- Saved entries -

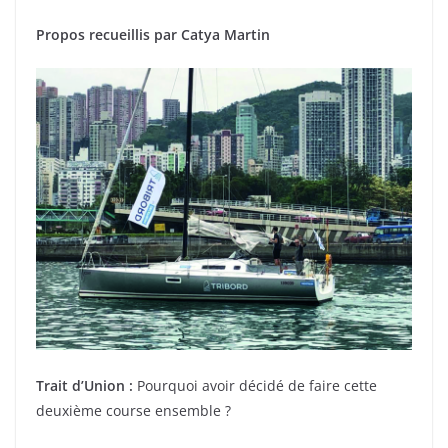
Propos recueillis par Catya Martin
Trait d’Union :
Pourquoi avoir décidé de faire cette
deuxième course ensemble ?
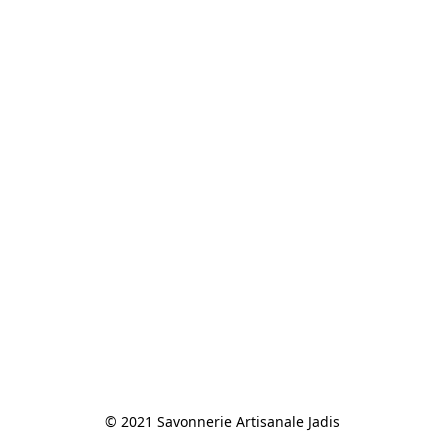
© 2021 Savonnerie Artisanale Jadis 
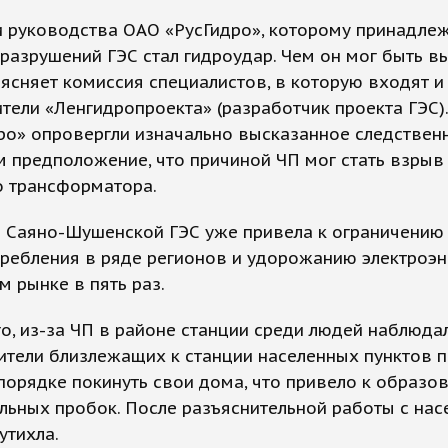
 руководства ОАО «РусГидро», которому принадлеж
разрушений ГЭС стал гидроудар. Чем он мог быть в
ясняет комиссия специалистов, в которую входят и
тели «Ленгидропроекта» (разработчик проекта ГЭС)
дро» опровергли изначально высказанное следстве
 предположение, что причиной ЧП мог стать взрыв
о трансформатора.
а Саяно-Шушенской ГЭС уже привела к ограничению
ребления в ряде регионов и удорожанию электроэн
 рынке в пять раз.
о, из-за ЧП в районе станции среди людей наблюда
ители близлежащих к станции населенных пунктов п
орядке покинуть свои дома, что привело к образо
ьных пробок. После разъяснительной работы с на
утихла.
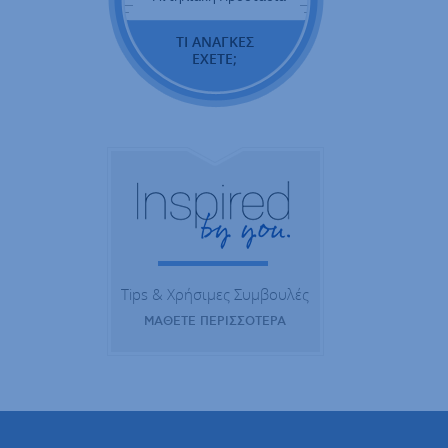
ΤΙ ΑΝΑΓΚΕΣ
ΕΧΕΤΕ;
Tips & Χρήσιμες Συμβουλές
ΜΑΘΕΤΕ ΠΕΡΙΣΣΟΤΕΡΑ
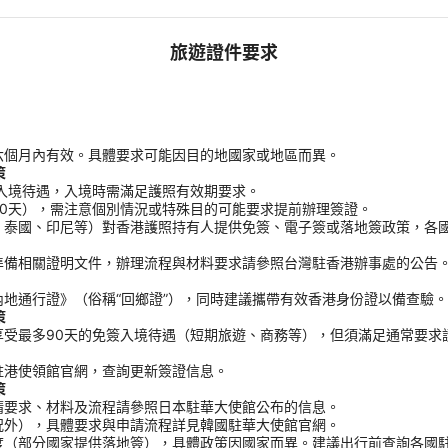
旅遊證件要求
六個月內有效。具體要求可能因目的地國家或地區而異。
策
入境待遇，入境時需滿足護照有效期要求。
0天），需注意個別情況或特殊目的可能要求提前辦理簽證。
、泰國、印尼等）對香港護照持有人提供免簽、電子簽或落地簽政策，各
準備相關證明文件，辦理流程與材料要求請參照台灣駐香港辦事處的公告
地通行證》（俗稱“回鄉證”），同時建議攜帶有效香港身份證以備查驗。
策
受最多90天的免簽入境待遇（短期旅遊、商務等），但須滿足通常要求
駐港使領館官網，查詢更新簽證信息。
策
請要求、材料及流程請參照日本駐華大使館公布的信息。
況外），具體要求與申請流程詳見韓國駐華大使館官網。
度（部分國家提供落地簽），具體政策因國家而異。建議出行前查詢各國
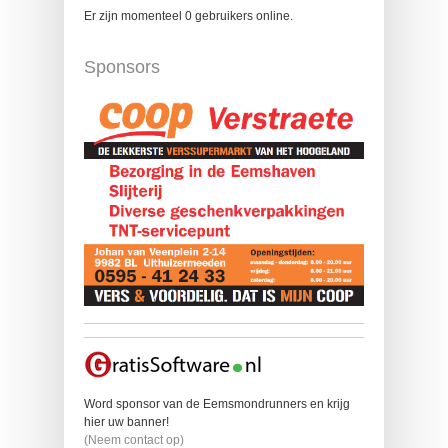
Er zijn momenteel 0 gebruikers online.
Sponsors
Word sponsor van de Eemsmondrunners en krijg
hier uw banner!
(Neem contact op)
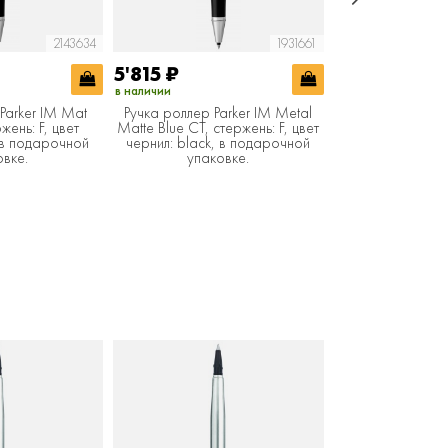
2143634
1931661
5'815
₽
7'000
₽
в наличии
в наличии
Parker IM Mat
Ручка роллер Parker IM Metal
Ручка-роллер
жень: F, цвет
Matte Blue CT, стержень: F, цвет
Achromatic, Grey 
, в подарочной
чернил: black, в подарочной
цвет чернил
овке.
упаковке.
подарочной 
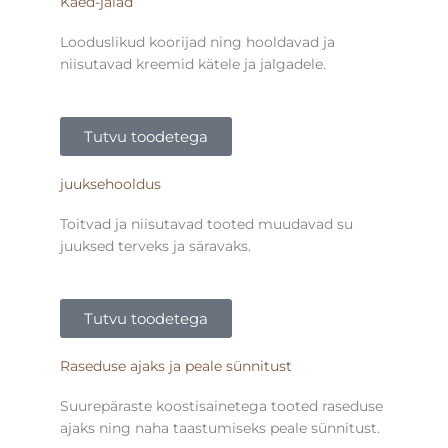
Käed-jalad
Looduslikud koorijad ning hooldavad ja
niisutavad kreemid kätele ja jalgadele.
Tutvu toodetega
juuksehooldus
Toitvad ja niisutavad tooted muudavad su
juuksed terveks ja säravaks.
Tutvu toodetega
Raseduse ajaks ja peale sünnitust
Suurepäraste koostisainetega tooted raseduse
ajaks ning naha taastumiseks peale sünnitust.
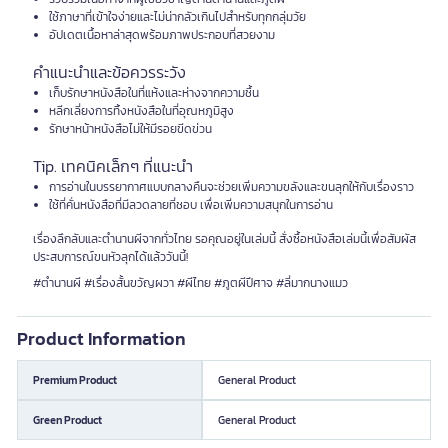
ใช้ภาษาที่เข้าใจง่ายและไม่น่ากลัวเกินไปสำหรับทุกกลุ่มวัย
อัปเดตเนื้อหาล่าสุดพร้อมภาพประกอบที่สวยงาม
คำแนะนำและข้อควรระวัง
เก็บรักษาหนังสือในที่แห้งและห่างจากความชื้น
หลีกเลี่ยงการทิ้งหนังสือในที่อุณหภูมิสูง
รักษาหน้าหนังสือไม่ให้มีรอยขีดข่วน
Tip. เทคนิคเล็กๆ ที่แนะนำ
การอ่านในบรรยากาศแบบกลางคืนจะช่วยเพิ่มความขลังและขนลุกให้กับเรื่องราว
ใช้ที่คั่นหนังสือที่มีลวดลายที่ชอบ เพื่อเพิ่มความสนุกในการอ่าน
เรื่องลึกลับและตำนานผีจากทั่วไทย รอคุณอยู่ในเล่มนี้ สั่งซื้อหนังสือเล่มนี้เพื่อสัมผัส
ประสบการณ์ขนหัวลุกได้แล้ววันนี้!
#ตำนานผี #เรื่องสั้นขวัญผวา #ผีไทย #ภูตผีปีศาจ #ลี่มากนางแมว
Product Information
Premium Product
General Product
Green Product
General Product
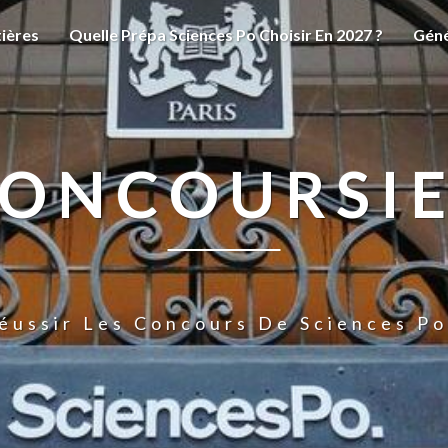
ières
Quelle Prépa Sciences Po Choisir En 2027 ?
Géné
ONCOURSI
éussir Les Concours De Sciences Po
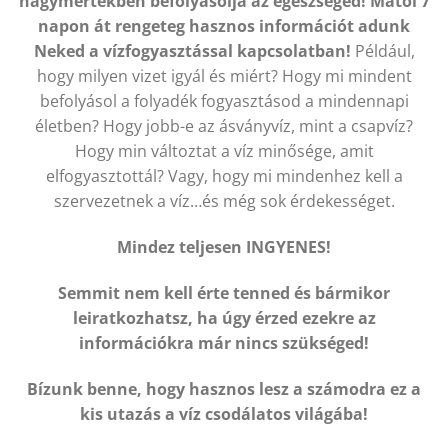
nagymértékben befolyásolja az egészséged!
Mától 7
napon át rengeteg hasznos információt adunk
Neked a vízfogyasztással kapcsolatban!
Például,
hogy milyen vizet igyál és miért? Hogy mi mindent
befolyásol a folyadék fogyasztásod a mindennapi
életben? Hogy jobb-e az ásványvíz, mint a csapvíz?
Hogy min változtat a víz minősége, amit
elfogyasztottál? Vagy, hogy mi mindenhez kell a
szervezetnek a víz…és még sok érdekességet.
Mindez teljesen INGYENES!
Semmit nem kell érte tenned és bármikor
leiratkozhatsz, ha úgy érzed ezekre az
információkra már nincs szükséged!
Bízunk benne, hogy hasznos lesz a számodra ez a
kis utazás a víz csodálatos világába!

--

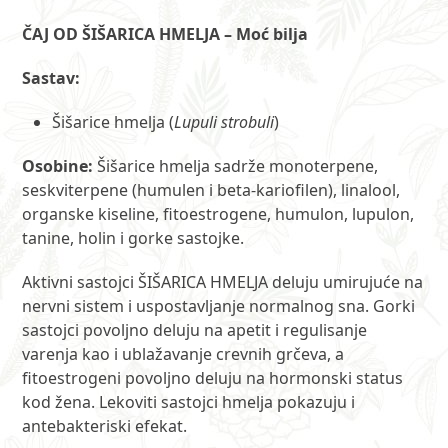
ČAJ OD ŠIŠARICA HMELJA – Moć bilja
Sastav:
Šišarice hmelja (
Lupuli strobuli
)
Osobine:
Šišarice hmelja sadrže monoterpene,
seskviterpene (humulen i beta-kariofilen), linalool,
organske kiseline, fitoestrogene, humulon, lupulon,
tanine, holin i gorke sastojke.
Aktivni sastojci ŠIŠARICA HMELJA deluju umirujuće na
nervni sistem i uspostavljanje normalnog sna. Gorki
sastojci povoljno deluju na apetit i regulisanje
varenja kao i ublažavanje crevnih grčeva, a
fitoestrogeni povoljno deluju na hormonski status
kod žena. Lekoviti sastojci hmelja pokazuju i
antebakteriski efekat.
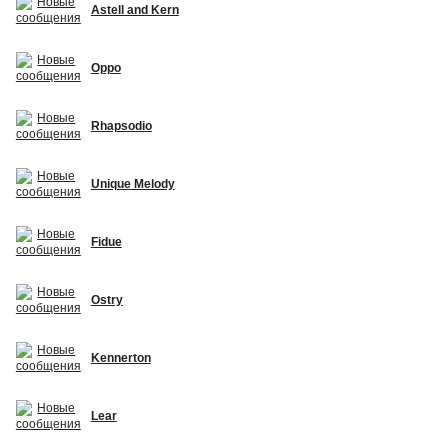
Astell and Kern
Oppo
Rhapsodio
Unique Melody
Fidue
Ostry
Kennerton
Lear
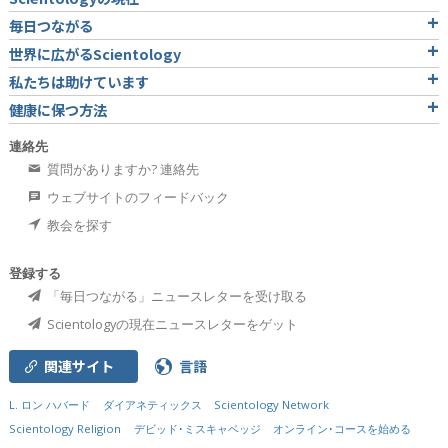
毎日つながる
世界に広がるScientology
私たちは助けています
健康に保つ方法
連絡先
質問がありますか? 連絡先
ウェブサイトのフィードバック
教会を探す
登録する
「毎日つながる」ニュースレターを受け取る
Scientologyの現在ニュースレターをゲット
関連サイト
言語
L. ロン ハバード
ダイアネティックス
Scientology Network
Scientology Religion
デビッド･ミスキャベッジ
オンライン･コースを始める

...

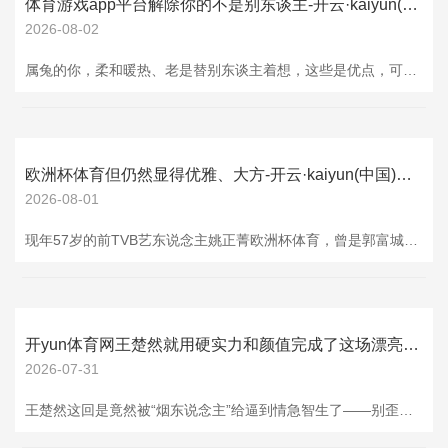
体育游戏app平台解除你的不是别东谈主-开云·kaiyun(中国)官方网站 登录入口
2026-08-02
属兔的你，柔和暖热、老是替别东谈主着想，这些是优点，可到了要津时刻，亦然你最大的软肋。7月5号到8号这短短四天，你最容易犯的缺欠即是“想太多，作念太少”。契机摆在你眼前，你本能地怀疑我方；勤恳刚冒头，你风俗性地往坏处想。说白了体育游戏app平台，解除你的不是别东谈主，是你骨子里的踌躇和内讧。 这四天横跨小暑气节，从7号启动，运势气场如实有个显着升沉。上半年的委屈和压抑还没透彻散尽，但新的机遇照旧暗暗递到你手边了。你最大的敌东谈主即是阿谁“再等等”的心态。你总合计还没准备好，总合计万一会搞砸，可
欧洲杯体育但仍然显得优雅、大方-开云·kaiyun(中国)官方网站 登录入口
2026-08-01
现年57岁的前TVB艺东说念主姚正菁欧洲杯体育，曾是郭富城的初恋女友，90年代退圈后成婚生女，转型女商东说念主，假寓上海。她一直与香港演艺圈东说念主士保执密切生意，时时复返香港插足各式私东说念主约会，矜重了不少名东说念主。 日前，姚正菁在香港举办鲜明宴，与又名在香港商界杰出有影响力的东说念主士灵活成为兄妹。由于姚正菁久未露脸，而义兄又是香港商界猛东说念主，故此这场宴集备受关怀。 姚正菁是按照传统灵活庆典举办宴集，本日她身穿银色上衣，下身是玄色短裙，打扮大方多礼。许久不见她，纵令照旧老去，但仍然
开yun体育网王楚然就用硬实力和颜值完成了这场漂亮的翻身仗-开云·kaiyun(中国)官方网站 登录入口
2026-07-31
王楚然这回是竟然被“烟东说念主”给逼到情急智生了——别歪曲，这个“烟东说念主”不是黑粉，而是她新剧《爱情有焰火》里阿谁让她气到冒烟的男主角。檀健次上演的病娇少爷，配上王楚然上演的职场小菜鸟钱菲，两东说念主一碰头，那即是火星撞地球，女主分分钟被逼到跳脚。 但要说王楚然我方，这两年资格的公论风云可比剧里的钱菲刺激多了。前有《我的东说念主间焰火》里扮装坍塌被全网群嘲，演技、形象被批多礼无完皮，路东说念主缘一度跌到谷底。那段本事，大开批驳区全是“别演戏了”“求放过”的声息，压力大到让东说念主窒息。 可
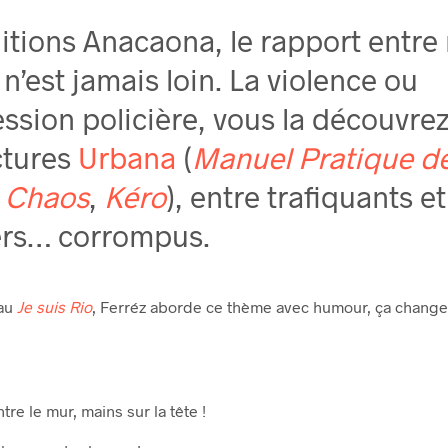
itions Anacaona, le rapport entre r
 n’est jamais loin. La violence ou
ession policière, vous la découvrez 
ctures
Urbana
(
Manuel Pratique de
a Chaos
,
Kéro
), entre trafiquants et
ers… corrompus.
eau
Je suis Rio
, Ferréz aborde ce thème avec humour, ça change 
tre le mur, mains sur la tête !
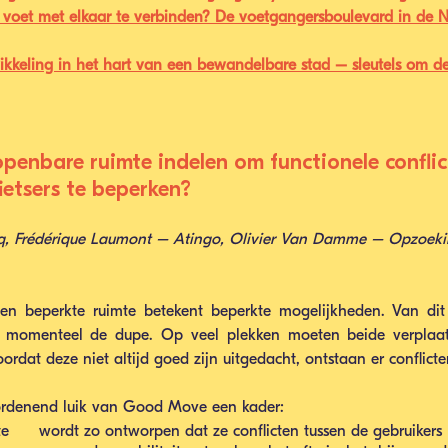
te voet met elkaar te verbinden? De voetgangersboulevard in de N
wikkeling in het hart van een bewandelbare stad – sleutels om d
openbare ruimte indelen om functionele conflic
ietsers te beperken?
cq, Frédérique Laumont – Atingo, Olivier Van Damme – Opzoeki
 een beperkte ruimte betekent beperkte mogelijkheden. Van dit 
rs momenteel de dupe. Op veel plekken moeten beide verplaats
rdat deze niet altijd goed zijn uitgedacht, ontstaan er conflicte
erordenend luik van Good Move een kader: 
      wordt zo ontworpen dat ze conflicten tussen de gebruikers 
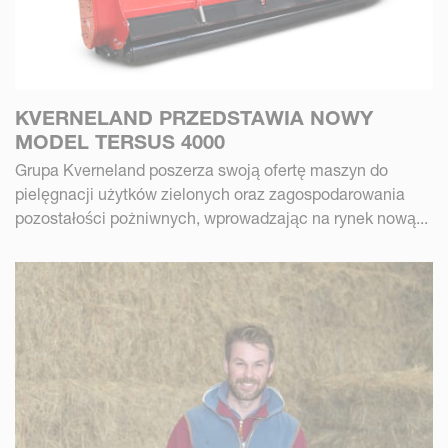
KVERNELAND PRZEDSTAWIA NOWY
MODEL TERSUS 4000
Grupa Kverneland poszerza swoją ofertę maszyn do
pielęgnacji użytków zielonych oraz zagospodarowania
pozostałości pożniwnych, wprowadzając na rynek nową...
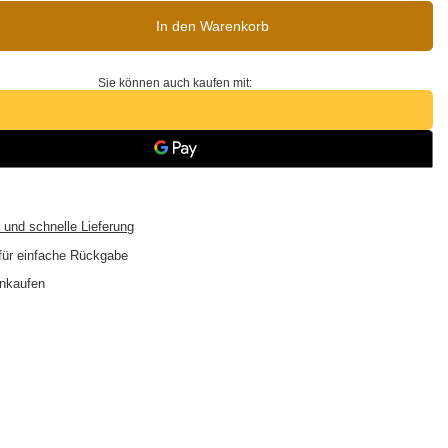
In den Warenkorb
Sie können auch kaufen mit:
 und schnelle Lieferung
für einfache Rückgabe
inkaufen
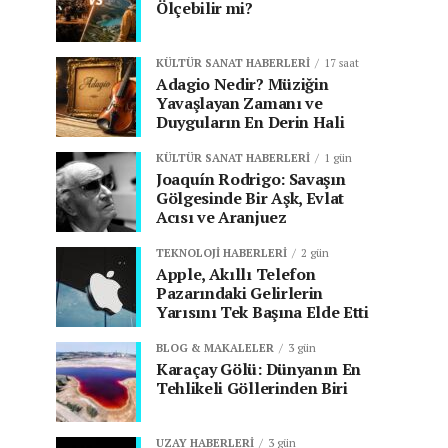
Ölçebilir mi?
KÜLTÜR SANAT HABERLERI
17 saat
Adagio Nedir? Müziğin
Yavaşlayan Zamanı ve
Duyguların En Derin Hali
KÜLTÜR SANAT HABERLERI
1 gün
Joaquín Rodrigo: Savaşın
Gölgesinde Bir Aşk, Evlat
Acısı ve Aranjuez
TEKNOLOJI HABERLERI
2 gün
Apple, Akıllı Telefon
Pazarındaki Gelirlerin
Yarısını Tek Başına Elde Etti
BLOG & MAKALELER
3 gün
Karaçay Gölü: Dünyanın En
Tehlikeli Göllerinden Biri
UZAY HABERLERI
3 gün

- Task description -
The string "роллер" marks the lines to copy; report each of them from the data above.

- Exercise solution -
Ручка роллер Parker IM Metal
Ручка-роллер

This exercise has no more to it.